The Bahamas Plastic Camp, created and instructed by Kristal Ambrose, a young Bahamian obtaining her degree in Environmental Science at Gannon University, was held on July 13-14 at Friends of the Environment’s Frank Kenyon Research Centre in Marsh Harbour.
During those two days, the participants—all teenagers—learned about the local and global impacts of plastic pollution through science and art. On the first day, they dissected regurgitated pellets from a Pacific Albatross, to analyze its diet. The seabird had consumed large amounts of foreign material, mostly plastic, that did not belong in its stomach. On the second day, they fo-cused on creating jewelry and accessories with plastic pieces they collected during a beach cleanup at Bahama Palm Shores.
The plastic camp is a major program of The Bahamas Plastic Movement, a non-profit organization that was founded by Ms. Ambrose. This summer, the main Bahamas Plastic camp was held in Tarpum Bay, Eleuthera. Mini camps were held on Exuma, Abaco, and Harbour Island.

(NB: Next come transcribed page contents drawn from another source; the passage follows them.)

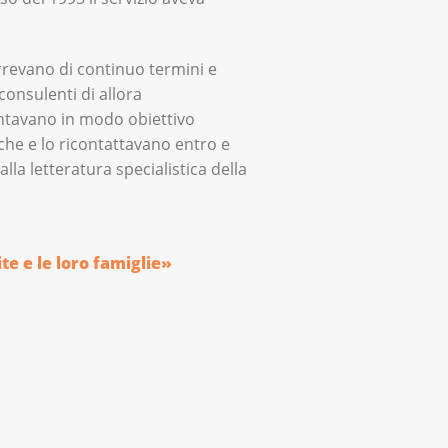
orrevano di continuo termini e
consulenti di allora
ntavano in modo obiettivo
rche e lo ricontattavano entro e
la letteratura specialistica della
te e le loro famiglie»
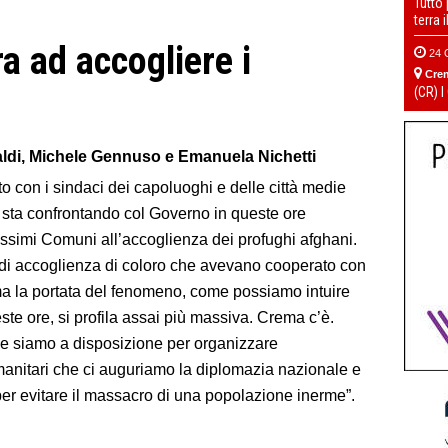
Tutto
terra 
a ad accogliere i
24 
Cre
(CR) I
naldi, Michele Gennuso e Emanuela Nichetti
to con i sindaci dei capoluoghi e delle città medie
i sta confrontando col Governo in queste ore
issimi Comuni all’accoglienza dei profughi afghani.
di accoglienza di coloro che avevano cooperato con
 ma la portata del fenomeno, come possiamo intuire
te ore, si profila assai più massiva. Crema c’è.
i e siamo a disposizione per organizzare
umanitari che ci auguriamo la diplomazia nazionale e
per evitare il massacro di una popolazione inerme”.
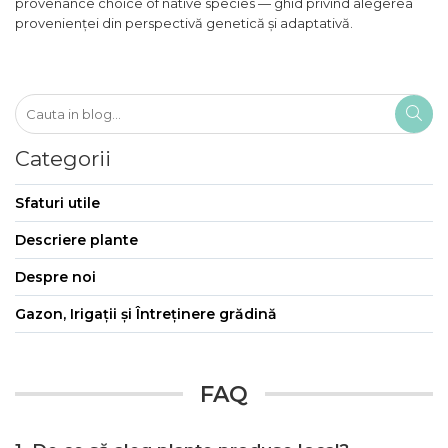
provenance choice of native species — ghid privind alegerea
provenienței din perspectivă genetică și adaptativă.
Categorii
Sfaturi utile
Descriere plante
Despre noi
Gazon, Irigații și Întreținere grădină
FAQ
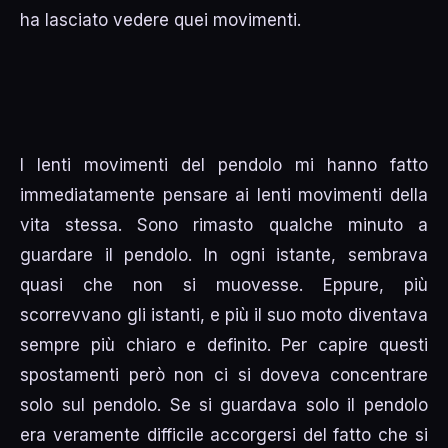
ha lasciato vedere quei movimenti.
I lenti movimenti del pendolo mi hanno fatto
immediatamente pensare ai lenti movimenti della
vita stessa. Sono rimasto qualche minuto a
guardare il pendolo. In ogni istante, sembrava
quasi che non si muovesse. Eppure, più
scorrevvano gli istanti, e più il suo moto diventava
sempre più chiaro e definito. Per capire questi
spostamenti però non ci si doveva concentrare
solo sul pendolo. Se si guardava solo il pendolo
era veramente difficile accorgersi del fatto che si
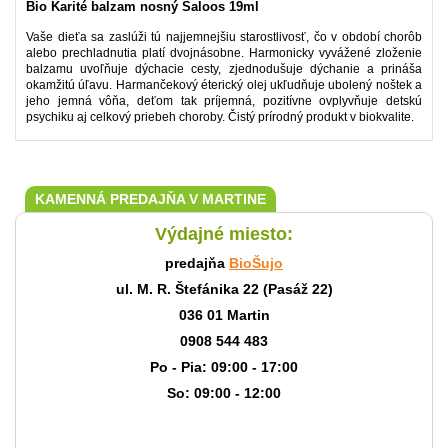
Bio Karité balzam nosný Saloos 19ml
Vaše dieťa sa zaslúži tú najjemnejšiu starostlivosť, čo v období chorôb
alebo prechladnutia platí dvojnásobne. Harmonicky vyvážené zloženie
balzamu uvoľňuje dýchacie cesty, zjednodušuje dýchanie a prináša
okamžitú úľavu. Harmančekový éterický olej ukľudňuje ubolený noštek a
jeho jemná vôňa, deťom tak príjemná, pozitívne ovplyvňuje detskú
psychiku aj celkový priebeh choroby. Čistý prírodný produkt v biokvalite.
KAMENNÁ PREDAJŇA V MARTINE
Výdajné miesto:
predajňa
BioŠujo
ul. M. R. Štefánika 22 (Pasáž 22)
036 01 Martin
0908 544 483
Po - Pia: 09:00 - 17:00
So: 09:00 - 12:00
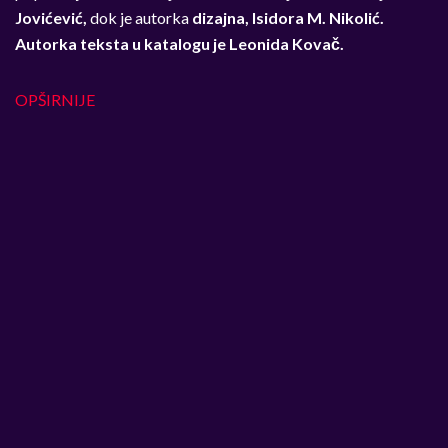
Jovićević,
dok je autorka
dizajna, Isidora M. Nikolić.
Autorka teksta u katalogu je Leonida Kovač.
OPŠIRNIJE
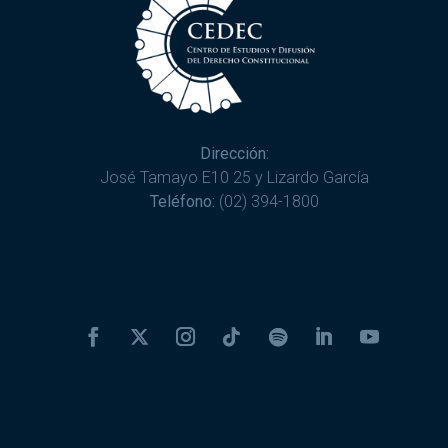
Dirección:
José Tamayo E10 25 y Lizardo García
Teléfono:
(02) 394-1800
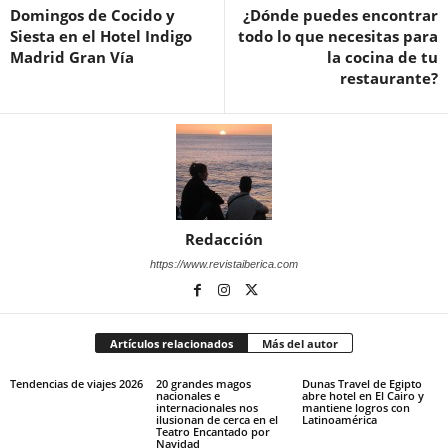
Domingos de Cocido y
¿Dónde puedes encontrar
Siesta en el Hotel Indigo
todo lo que necesitas para
Madrid Gran Vía
la cocina de tu
restaurante?
Redacción
https://www.revistaiberica.com
Artículos relacionados
Más del autor
Tendencias de viajes 2026
20 grandes magos
Dunas Travel de Egipto
nacionales e
abre hotel en El Cairo y
internacionales nos
mantiene logros con
ilusionan de cerca en el
Latinoamérica
Teatro Encantado por
Navidad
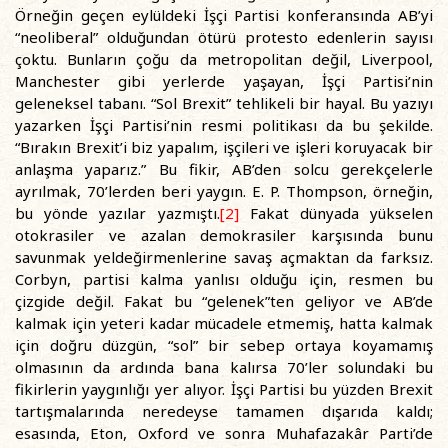
Örneğin geçen eylüldeki İşçi Partisi konferansında AB’yi
“neoliberal” olduğundan ötürü protesto edenlerin sayısı
çoktu. Bunların çoğu da metropolitan değil, Liverpool,
Manchester gibi yerlerde yaşayan, İşçi Partisi’nin
geleneksel tabanı. “Sol Brexit” tehlikeli bir hayal. Bu yazıyı
yazarken İşçi Partisi’nin resmi politikası da bu şekilde.
“Bırakın Brexit’i biz yapalım, işçileri ve işleri koruyacak bir
anlaşma yaparız.” Bu fikir, AB’den solcu gerekçelerle
ayrılmak, 70’lerden beri yaygın. E. P. Thompson, örneğin,
bu yönde yazılar yazmıştı.
[2]
Fakat dünyada yükselen
otokrasiler ve azalan demokrasiler karşısında bunu
savunmak yeldeğirmenlerine savaş açmaktan da farksız.
Corbyn, partisi kalma yanlısı olduğu için, resmen bu
çizgide değil. Fakat bu “gelenek”ten geliyor ve AB’de
kalmak için yeteri kadar mücadele etmemiş, hatta kalmak
için doğru düzgün, “sol” bir sebep ortaya koyamamış
olmasının da ardında bana kalırsa 70’ler solundaki bu
fikirlerin yaygınlığı yer alıyor. İşçi Partisi bu yüzden Brexit
tartışmalarında neredeyse tamamen dışarıda kaldı;
esasında, Eton, Oxford ve sonra Muhafazakâr Parti’de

Ambrose’s goal is not only to recycle, but to combat the use of plastic products all together. Not only has she taught young people how to make discarded plastic into reusable products, but she has also made sure that the containers and utensils they used during the camp were not made of plastic or Styrofoam. Metal drinking vessels and straws and bamboo cutlery were distributed to the participants. The bags used to pick up trash from beaches were not plastic, but made of jute.

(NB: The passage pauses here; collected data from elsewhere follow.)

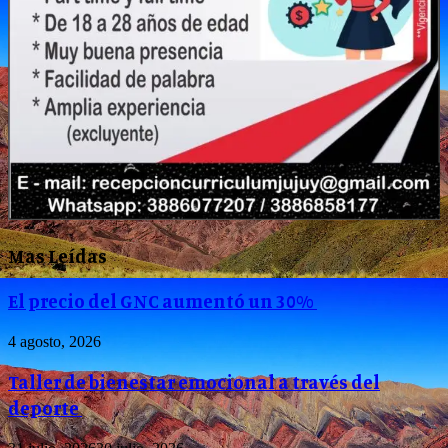
Mas Leídas
El precio del GNC aumentó un 30%
4 agosto, 2026
Taller de bienestar emocional a través del
deporte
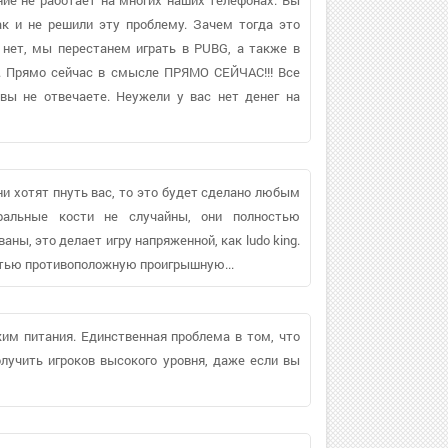
к и не решили эту проблему. Зачем тогда это
 нет, мы перестанем играть в PUBG, а также в
с. Прямо сейчас в смысле ПРЯМО СЕЙЧАС!!! Все
вы не отвечаете. Неужели у вас нет денег на
и хотят пнуть вас, то это будет сделано любым
ральные кости не случайны, они полностью
ы, это делает игру напряженной, как ludo king.
стью противоположную проигрышную...
жим питания. Единственная проблема в том, что
лучить игроков высокого уровня, даже если вы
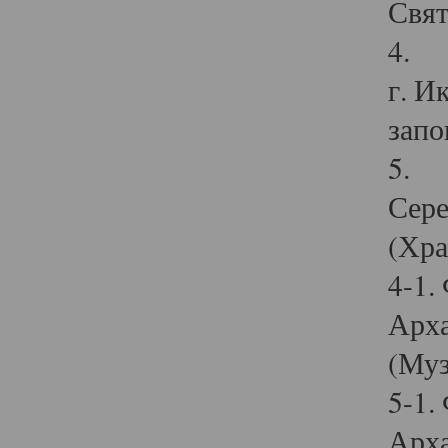
Свят
4. И
г. И
запо
5. И
Сере
(Хра
4-1.
Арха
(Муз
5-1.
Арха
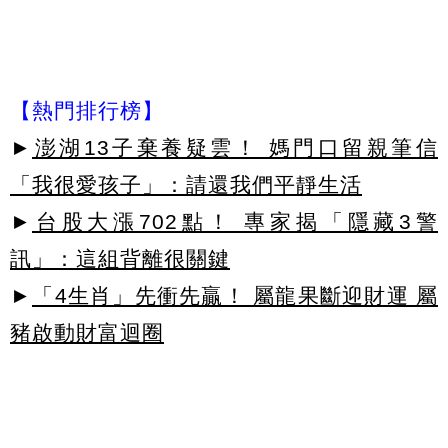
【熱門排行榜】
►
澎湖13子棄養疑雲！ 媽門口留親筆信
「我很愛孩子」：請還我們平靜生活
►
台股大漲702點！ 專家揭「隱藏3警
訊」：這組背離很關鍵
►
「4生肖」先衝先贏！ 屬龍果斷迎財運 屬
豬啟動財富迴圈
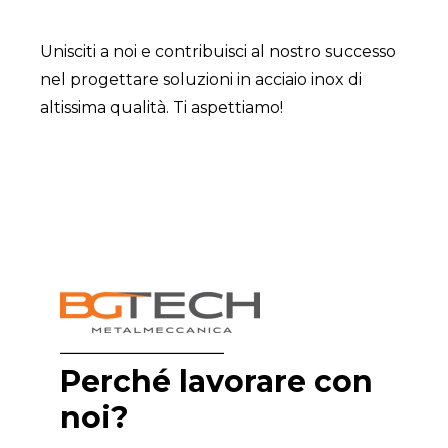
Unisciti a noi e contribuisci al nostro successo
nel progettare soluzioni in acciaio inox di
altissima qualità. Ti aspettiamo!
Perché lavorare con
noi?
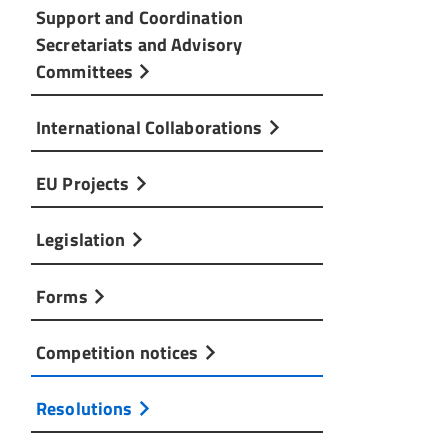
Support and Coordination
Secretariats and Advisory
Committees
International Collaborations
EU Projects
Legislation
Forms
Competition notices
Resolutions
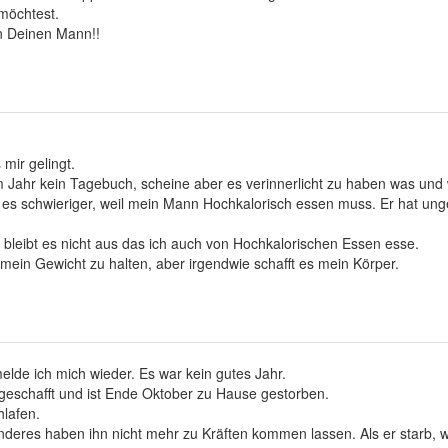
öchtest.
an Deinen Mann!!
 mir gelingt.
m Jahr kein Tagebuch, scheine aber es verinnerlicht zu haben was und w
t es schwieriger, weil mein Mann Hochkalorisch essen muss. Er hat u
, bleibt es nicht aus das ich auch von Hochkalorischen Essen esse.
mein Gewicht zu halten, aber irgendwie schafft es mein Körper.
lde ich mich wieder. Es war kein gutes Jahr.
geschafft und ist Ende Oktober zu Hause gestorben.
hlafen.
deres haben ihn nicht mehr zu Kräften kommen lassen. Als er starb, w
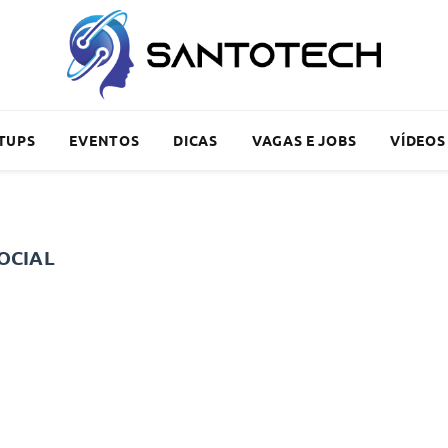
TUPS
EVENTOS
DICAS
VAGAS E JOBS
VÍDEOS
OCIAL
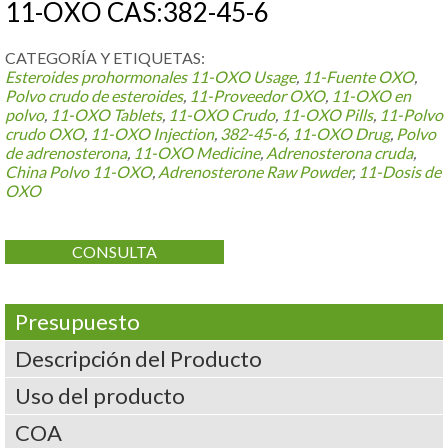
11-OXO CAS:382-45-6
CATEGORÍA Y ETIQUETAS:
Esteroides prohormonales
11-
OXO Usage
,
11-Fuente OXO
,
Polvo crudo de esteroides
,
11-Proveedor OXO
,
11-OXO en
polvo
,
11-
OXO Tablets
,
11-OXO Crudo
,
11-
OXO Pills
,
11-Polvo
crudo OXO
,
11-
OXO Injection
,
382-45-6
,
11-
OXO Drug
,
Polvo
de adrenosterona
,
11-
OXO Medicine
,
Adrenosterona cruda
,
China Polvo 11-OXO
,
Adrenosterone Raw Powder
,
11-Dosis de
OXO
CONSULTA
Presupuesto
Descripción del Producto
Uso del producto
COA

Ambrose’s mission, she explained, is to build the community’s education and activism against plastic pollution in The Bahamas by holding camps for young people whenever she is in the country.
After sailing across the Pacific Ocean in 2012 to study the Western Garbage Patch, Ambrose was inspired to return home to The Bahamas to spark a plastic pollution revolution. For the past two and a half years she has been working diligently on plastic pollution research and education in her country. In 2013, she began The Plastic Beach Project; a citizen science based initiative that studies plastic concentrations on beaches in The Bahamas.
Her passion for the issue led her to develop and launch The Bahamas Plastic Movement. Since embarking on her journey for change with The Bahamas Plastic Movement, she has brought awareness of the issue to thousands locally and globally. Most recently, Ambrose was awarded the 2014 Environmental Youth Leader Award from The Government of The Bahamas for her efforts.
Friends of the Environment (FRIENDS) was pleased to partner with Ms. Ambrose to offer her programs in Abaco. FRIENDS Program Coordinator Olivia Patterson Maura said “Ms. Ambrose is a great role model for Bahamian youths. Her passion and drive for positive change are infec-tious and her mission for a more sustainable Bahamas is exactly what we want to support.”
The participants in the Abaco camp were composed of a mixed group of young people, with the island of Eleuthera well represented, as it seems that Ambrose has rallied a good crowd of volun-teers among the youth of her island. Destinee Outten and Tyrin Culmer, both from Eleuthera, had a display of artifacts—bags, purses, vests—they created from recycled juice pouches collected from Tarpum Bay Primary School. Another camp counselor, Jamie Pelicanos, was also from Eleuthera. Jacoby Bethel, a participant from Abaco, was looking forward to the afternoon session of jewelry making.